WHAT THE TASK REQUIRES – All records below are to be duplicated exactly, with every picture excluded.

DATASET ENTRIES –

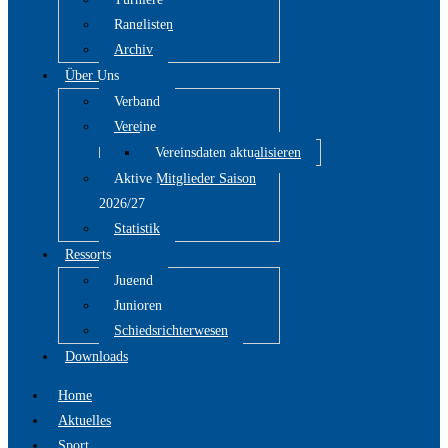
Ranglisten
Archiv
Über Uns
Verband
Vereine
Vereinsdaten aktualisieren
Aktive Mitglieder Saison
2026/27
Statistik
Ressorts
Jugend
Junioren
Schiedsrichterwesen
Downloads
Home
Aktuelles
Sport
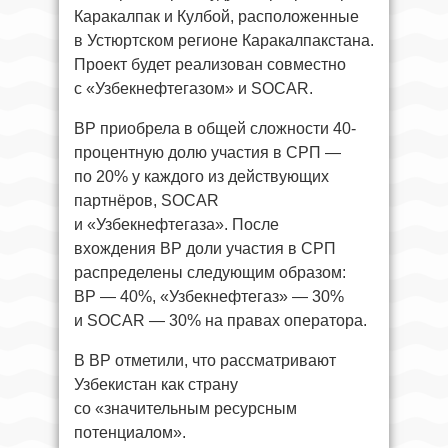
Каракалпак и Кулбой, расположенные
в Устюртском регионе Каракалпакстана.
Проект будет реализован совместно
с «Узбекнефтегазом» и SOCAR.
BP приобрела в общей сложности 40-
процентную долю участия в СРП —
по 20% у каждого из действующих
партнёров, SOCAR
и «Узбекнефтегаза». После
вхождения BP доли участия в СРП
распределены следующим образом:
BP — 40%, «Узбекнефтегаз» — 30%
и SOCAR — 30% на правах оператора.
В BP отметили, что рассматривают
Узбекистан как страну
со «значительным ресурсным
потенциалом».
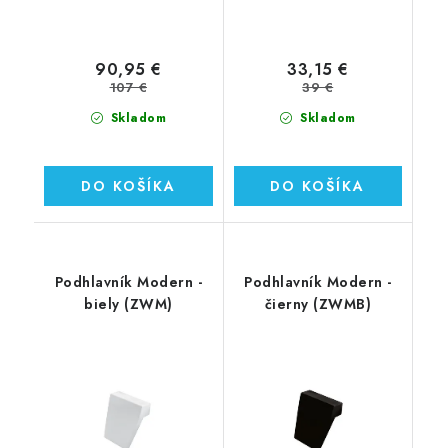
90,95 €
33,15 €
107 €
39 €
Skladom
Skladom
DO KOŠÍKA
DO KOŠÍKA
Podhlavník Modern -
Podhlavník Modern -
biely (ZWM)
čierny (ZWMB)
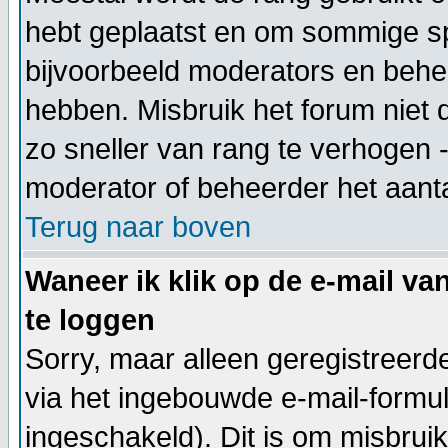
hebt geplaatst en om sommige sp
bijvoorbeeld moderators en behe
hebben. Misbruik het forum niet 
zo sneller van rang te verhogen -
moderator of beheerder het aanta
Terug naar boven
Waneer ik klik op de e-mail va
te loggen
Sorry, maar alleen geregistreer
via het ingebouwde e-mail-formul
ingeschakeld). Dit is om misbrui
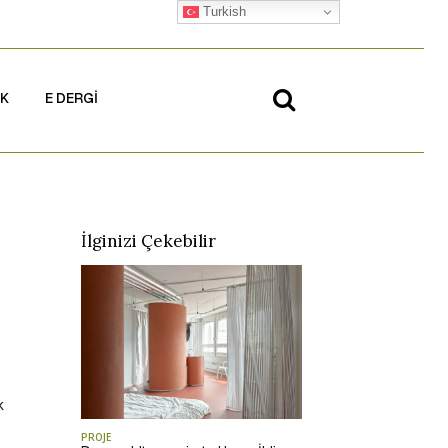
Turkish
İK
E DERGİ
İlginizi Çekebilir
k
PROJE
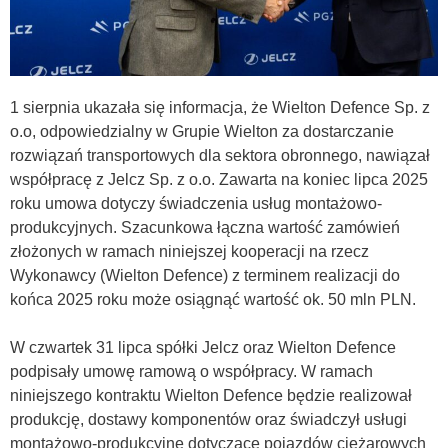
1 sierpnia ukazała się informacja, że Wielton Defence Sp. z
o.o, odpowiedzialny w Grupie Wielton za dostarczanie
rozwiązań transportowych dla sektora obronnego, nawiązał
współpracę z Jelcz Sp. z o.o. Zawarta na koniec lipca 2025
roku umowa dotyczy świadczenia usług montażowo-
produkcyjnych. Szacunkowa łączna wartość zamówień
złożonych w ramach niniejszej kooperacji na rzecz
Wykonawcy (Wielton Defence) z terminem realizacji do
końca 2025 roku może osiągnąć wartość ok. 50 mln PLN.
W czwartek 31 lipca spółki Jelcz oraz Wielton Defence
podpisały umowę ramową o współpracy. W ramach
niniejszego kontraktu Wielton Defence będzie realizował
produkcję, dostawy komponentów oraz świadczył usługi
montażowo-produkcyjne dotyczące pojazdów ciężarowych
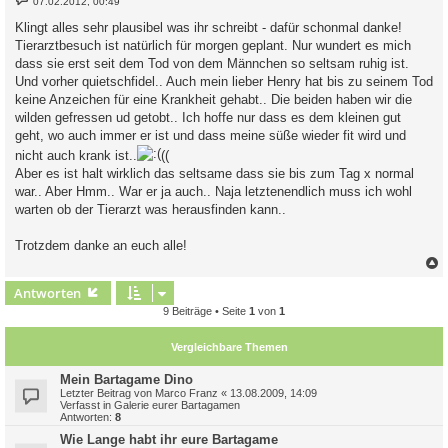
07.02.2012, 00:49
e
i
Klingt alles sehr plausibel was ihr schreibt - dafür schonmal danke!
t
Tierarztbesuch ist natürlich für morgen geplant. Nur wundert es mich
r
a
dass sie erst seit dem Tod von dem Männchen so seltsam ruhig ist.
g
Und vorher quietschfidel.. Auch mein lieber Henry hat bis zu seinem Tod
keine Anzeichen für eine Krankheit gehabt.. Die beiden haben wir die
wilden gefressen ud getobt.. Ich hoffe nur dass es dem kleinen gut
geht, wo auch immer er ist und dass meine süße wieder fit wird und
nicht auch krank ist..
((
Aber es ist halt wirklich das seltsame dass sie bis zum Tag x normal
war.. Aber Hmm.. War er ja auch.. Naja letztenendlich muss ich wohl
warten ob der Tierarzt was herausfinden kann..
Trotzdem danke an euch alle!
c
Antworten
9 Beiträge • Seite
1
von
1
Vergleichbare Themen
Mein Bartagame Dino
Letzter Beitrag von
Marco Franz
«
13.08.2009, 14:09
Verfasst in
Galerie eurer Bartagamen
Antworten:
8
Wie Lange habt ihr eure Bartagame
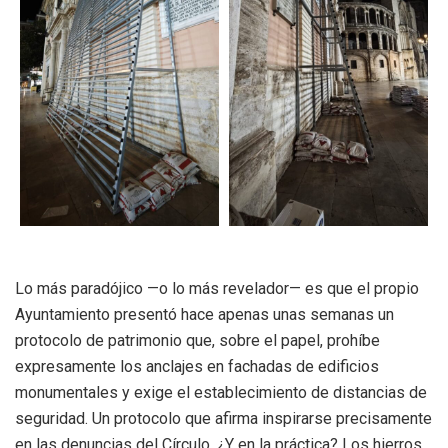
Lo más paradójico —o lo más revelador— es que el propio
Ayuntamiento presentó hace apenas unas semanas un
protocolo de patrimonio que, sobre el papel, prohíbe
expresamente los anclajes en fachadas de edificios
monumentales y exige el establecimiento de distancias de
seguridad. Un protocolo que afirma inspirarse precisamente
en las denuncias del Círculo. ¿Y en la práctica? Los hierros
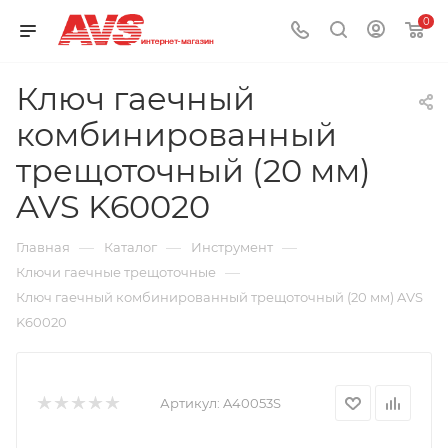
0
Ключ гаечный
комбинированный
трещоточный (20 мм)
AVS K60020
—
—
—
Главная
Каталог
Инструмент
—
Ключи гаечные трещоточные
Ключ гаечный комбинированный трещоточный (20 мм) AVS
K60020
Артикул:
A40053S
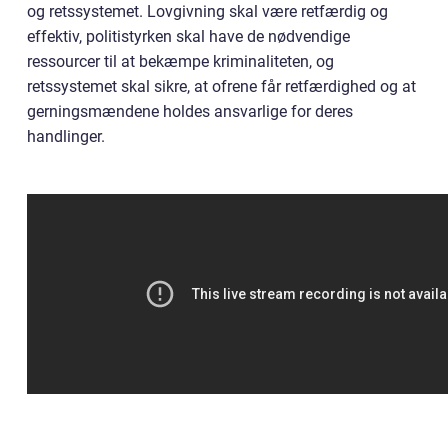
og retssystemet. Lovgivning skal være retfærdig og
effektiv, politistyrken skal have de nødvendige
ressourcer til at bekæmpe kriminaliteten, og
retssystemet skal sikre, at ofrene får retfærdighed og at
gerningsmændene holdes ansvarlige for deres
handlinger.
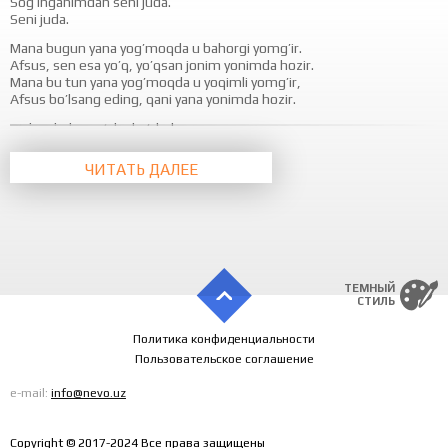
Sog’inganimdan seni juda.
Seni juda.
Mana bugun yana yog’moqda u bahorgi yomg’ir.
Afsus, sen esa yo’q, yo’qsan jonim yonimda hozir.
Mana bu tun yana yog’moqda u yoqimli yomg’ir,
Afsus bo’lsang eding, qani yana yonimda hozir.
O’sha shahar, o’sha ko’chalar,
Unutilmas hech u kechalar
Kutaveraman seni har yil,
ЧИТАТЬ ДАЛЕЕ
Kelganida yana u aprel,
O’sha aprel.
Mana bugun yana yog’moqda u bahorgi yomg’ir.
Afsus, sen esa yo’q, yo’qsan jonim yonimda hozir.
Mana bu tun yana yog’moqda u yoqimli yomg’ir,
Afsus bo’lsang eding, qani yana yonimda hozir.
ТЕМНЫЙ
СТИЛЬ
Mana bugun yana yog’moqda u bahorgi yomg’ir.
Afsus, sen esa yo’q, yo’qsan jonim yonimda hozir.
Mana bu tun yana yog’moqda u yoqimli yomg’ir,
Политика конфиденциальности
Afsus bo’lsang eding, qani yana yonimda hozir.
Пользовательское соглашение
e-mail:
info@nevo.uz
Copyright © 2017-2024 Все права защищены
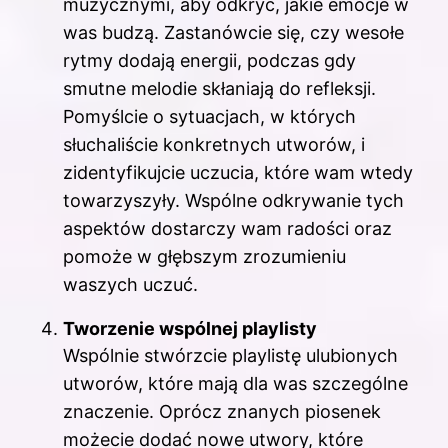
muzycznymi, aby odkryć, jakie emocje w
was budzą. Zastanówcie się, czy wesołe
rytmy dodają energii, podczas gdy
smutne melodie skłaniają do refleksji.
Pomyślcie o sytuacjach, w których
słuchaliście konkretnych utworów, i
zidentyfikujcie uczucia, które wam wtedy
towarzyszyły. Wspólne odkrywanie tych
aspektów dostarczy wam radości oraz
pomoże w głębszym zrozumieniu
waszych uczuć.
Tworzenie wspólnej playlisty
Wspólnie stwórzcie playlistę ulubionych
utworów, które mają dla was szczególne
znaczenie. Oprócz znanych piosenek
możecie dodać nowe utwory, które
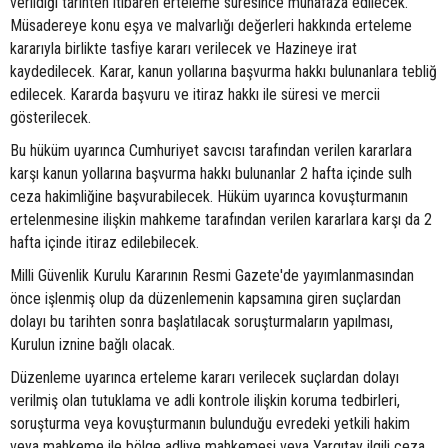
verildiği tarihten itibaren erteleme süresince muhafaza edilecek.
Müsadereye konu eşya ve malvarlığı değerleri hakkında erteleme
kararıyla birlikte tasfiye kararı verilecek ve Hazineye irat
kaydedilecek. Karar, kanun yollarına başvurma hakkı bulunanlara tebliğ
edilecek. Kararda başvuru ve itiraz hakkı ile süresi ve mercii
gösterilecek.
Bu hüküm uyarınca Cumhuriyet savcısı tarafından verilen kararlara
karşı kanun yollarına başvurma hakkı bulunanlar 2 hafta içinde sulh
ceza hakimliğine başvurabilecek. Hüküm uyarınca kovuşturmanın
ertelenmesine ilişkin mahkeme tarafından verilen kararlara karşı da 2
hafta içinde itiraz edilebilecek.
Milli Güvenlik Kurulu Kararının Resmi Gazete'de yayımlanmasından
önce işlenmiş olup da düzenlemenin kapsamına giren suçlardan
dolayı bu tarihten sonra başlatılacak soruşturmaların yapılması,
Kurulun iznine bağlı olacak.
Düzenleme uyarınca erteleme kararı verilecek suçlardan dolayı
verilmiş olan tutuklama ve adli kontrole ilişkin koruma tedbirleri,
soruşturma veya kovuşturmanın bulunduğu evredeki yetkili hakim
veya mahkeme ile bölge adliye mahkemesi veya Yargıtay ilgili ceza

SOLUTION FOR THIS EXERCISE –
Ranglisten
Archiv
Über Uns
Verband
Vereine
Vereinsdaten aktualisieren
Aktive Mitglieder Saison
2026/27
Statistik
Ressorts
Jugend
Junioren
Schiedsrichterwesen
Downloads
Home
Aktuelles
Sport
Каракалпак и Кулбой, расположенные
в Устюртском регионе Каракалпакстана.
Проект будет реализован совместно
с «Узбекнефтегазом» и SOCAR.
BP приобрела в общей сложности 40-
процентную долю участия в СРП —
по 20% у каждого из действующих
партнёров, SOCAR
и «Узбекнефтегаза». После
вхождения BP доли участия в СРП
распределены следующим образом:
BP — 40%, «Узбекнефтегаз» — 30%
и SOCAR — 30% на правах оператора.
В BP отметили, что рассматривают
Узбекистан как страну
со «значительным ресурсным
потенциалом».
90,95 €
33,15 €
107 €
39 €
Skladom
Skladom
DO KOŠÍKA
DO KOŠÍKA
Podhlavník Modern -
Podhlavník Modern -
biely (ZWM)
čierny (ZWMB)
hebt geplaatst en om sommige sp
bijvoorbeeld moderators en behe
hebben. Misbruik het forum niet 
zo sneller van rang te verhogen -
moderator of beheerder het aanta
Terug naar boven
Waneer ik klik op de e-mail va
te loggen
Sorry, maar alleen geregistreer
via het ingebouwde e-mail-formul
ingeschakeld). Dit is om misbrui
Turkish
İK
E DERGİ
İlginizi Çekebilir
k
PROJE
1 sierpnia ukazała się informacja, że Wielton Defence Sp. z
o.o, odpowiedzialny w Grupie Wielton za dostarczanie
rozwiązań transportowych dla sektora obronnego, nawiązał
współpracę z Jelcz Sp. z o.o. Zawarta na koniec lipca 2025
roku umowa dotyczy świadczenia usług montażowo-
produkcyjnych. Szacunkowa łączna wartość zamówień
złożonych w ramach niniejszej kooperacji na rzecz
Wykonawcy (Wielton Defence) z terminem realizacji do
końca 2025 roku może osiągnąć wartość ok. 50 mln PLN.
W czwartek 31 lipca spółki Jelcz oraz Wielton Defence
podpisały umowę ramową o współpracy. W ramach
niniejszego kontraktu Wielton Defence będzie realizował
produkcję, dostawy komponentów oraz świadczył usługi
montażowo-produkcyjne dotyczące pojazdów ciężarowych
07.02.2012, 00:49
e
i
Klingt alles sehr plausibel was ihr schreibt - dafür schonmal danke!
t
Tierarztbesuch ist natürlich für morgen geplant. Nur wundert es mich
r
a
dass sie erst seit dem Tod von dem Männchen so seltsam ruhig ist.
g
Und vorher quietschfidel.. Auch mein lieber Henry hat bis zu seinem Tod
keine Anzeichen für eine Krankheit gehabt.. Die beiden haben wir die
wilden gefressen ud getobt.. Ich hoffe nur dass es dem kleinen gut
geht, wo auch immer er ist und dass meine süße wieder fit wird und
nicht auch krank ist..
((
Aber es ist halt wirklich das seltsame dass sie bis zum Tag x normal
war.. Aber Hmm.. War er ja auch.. Naja letztenendlich muss ich wohl
warten ob der Tierarzt was herausfinden kann..
Trotzdem danke an euch alle!
c
Antworten
9 Beiträge • Seite
1
von
1
Vergleichbare Themen
Mein Bartagame Dino
Letzter Beitrag von
Marco Franz
«
13.08.2009, 14:09
Verfasst in
Galerie eurer Bartagamen
Antworten:
8
Wie Lange habt ihr eure Bartagame
Lo más paradójico —o lo más revelador— es que el propio
Ayuntamiento presentó hace apenas unas semanas un
protocolo de patrimonio que, sobre el papel, prohíbe
expresamente los anclajes en fachadas de edificios
monumentales y exige el establecimiento de distancias de
seguridad. Un protocolo que afirma inspirarse precisamente
en las denuncias del Círculo. ¿Y en la práctica? Los hierros
0
Ключ гаечный
комбинированный
трещоточный (20 мм)
AVS K60020
—
—
—
Главная
Каталог
Инструмент
—
Ключи гаечные трещоточные
Ключ гаечный комбинированный трещоточный (20 мм) AVS
K60020
Артикул:
A40053S
og retssystemet. Lovgivning skal være retfærdig og
effektiv, politistyrken skal have de nødvendige
ressourcer til at bekæmpe kriminaliteten, og
retssystemet skal sikre, at ofrene får retfærdighed og at
gerningsmændene holdes ansvarlige for deres
handlinger.
Sog’inganimdan seni juda.
Seni juda.
Mana bugun yana yog’moqda u bahorgi yomg’ir.
Afsus, sen esa yo’q, yo’qsan jonim yonimda hozir.
Mana bu tun yana yog’moqda u yoqimli yomg’ir,
Afsus bo’lsang eding, qani yana yonimda hozir.
O’sha shahar, o’sha ko’chalar,
Unutilmas hech u kechalar
Kutaveraman seni har yil,
ЧИТАТЬ ДАЛЕЕ
Kelganida yana u aprel,
O’sha aprel.
Mana bugun yana yog’moqda u bahorgi yomg’ir.
Afsus, sen esa yo’q, yo’qsan jonim yonimda hozir.
Mana bu tun yana yog’moqda u yoqimli yomg’ir,
Afsus bo’lsang eding, qani yana yonimda hozir.
ТЕМНЫЙ
СТИЛЬ
Mana bugun yana yog’moqda u bahorgi yomg’ir.
Afsus, sen esa yo’q, yo’qsan jonim yonimda hozir.
Mana bu tun yana yog’moqda u yoqimli yomg’ir,
Политика конфиденциальности
Afsus bo’lsang eding, qani yana yonimda hozir.
Пользовательское соглашение
e-mail:
info@nevo.uz
Copyright © 2017-2024 Все права защищены
muzycznymi, aby odkryć, jakie emocje w
was budzą. Zastanówcie się, czy wesołe
rytmy dodają energii, podczas gdy
smutne melodie skłaniają do refleksji.
Pomyślcie o sytuacjach, w których
słuchaliście konkretnych utworów, i
zidentyfikujcie uczucia, które wam wtedy
towarzyszyły. Wspólne odkrywanie tych
aspektów dostarczy wam radości oraz
pomoże w głębszym zrozumieniu
waszych uczuć.
Tworzenie wspólnej playlisty
Wspólnie stwórzcie playlistę ulubionych
utworów, które mają dla was szczególne
znaczenie. Oprócz znanych piosenek
możecie dodać nowe utwory, które
verildiği tarihten itibaren erteleme süresince muhafaza edilecek.
Müsadereye konu eşya ve malvarlığı değerleri hakkında erteleme
kararıyla birlikte tasfiye kararı verilecek ve Hazineye irat
kaydedilecek. Karar, kanun yollarına başvurma hakkı bulunanlara tebliğ
edilecek. Kararda başvuru ve itiraz hakkı ile süresi ve mercii
gösterilecek.
Bu hüküm uyarınca Cumhuriyet savcısı tarafından verilen kararlara
karşı kanun yollarına başvurma hakkı bulunanlar 2 hafta içinde sulh
ceza hakimliğine başvurabilecek. Hüküm uyarınca kovuşturmanın
ertelenmesine ilişkin mahkeme tarafından verilen kararlara karşı da 2
hafta içinde itiraz edilebilecek.
Milli Güvenlik Kurulu Kararının Resmi Gazete'de yayımlanmasından
önce işlenmiş olup da düzenlemenin kapsamına giren suçlardan
dolayı bu tarihten sonra başlatılacak soruşturmaların yapılması,
Kurulun iznine bağlı olacak.
Düzenleme uyarınca erteleme kararı verilecek suçlardan dolayı
verilmiş olan tutuklama ve adli kontrole ilişkin koruma tedbirleri,
soruşturma veya kovuşturmanın bulunduğu evredeki yetkili hakim
veya mahkeme ile bölge adliye mahkemesi veya Yargıtay ilgili ceza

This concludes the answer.